At a meeting last Thursday at The Center for Community Preservation and Planning, city officials and members of local nonprofits gathered around a table with Martha Reimann, community development coordinator for the Georgia Department of Community Affairs to learn what options were available to them.

According to Reimann, based on certain Census Bureau poverty levels, the city could qualify for Community Housing Improvement Program (CHIP) funds and Community Development Block Grants, which could be used for things like weatherizing old homes to make them more energy efficient and for encouraging more commercial development in specific urban neighborhoods.

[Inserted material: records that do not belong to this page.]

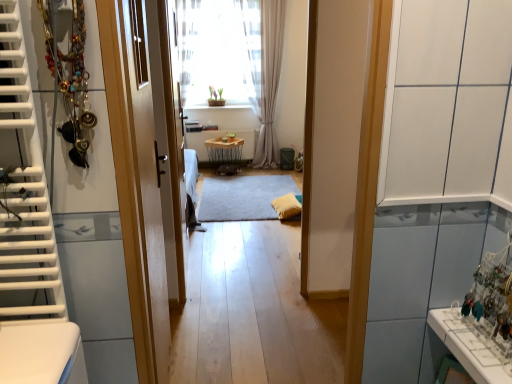 You are a GUI agent. You are given a task and a screenshot of the screen. Output one action in this format:
    pyautogui.click(x=<x>, y=<y>)
    Task: Click on the white sheer curtain at upper center, which ranks as the 1th curtain in left-to-right order
    Image resolution: width=512 pixels, height=384 pixels.
    Given the screenshot: What is the action you would take?
    pyautogui.click(x=187, y=44)

Measure the distance between transparent plastic screen door at center and camera.

transparent plastic screen door at center is 2.34 meters away from camera.

What is the approximate width of white glossy radiator at center?

white glossy radiator at center is 3.10 inches in width.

Reimann said there are a number of state statutes already on the books, which local governments are generally not aware of, that can be used to improve communities. Examples of these improvement tools include opportunity zones and enterprise zones.

In opportunity zones the state allows for special $3,500 job tax credits. The use of these credits can be used against 100 percent of income tax liability and withholding by all lawful businesses that have created at least two jobs within the opportunity zone. According to the DCA, for an area to qualify as an opportunity zone it must have a Census Bureau poverty level of equal to or greater than 15 percent. Opportunity zones must be applied to specific areas within a city.

According to the 2000 Census, 14.8 percent of families in Covington and 19.6 percent of individuals were below the poverty level. County-wide those percentages fall to 7.2 percent for families and 10 percent for individuals.

Qualifying criteria for enterprise zones are a little higher and include poverty levels equal or greater to 20 percent, poverty levels greater than 30 percent for at least half of the enterprise zone and an unemployment rate at least 10 percent higher than the state average.

Those businesses that meet new job creation requirements inside the enterprise zone can get a 100 percent property tax exemption for the first five years of the zone’s existence, with declining property tax exemptions in the years following.

"Most of the tools are aimed at obsolescent, crime and poverty areas that are holding communities back," Reimann said.

Reimann said the passage of the state amendment last Tuesday allowing Tax Allocation Districts to be funded with school taxes also offers more options for the city in revitalizing its urban areas.

Covington Mayor Kim Carter said she contacted Reimann for technical advice after she attended a DCA conference on housing revitalization and became excited with the possibilities for improving the city’s blighted areas.

"We came away from there really fired up," Carter said.

The city has already applied for a grant from the state that if awarded would provide three years of free technical assistance in urban revitalization efforts from experts from UGA, DCA and the Georgia Municipal Association. The city will find out whether it has been awarded the grant on Nov. 17.

"I think we have a really good chance of getting this," Carter said of the grant.

Reimann suggested the city work on a "master plan with teeth" for those areas targeted for redevelopment. The plan should supersede underlying development codes and allow the city to be more specific than its zoning ordinance allows on things like front porches and sidewalks. She also suggested that the city "incentivize" more public/private partnerships in the community.

She suggested that the city begin work on a redevelopment plan/strategy as soon as possible.

"The code is really so critical," she said. "It’s where the rubber meets the road."

Carter agreed, saying, "We don’t want to lose momentum."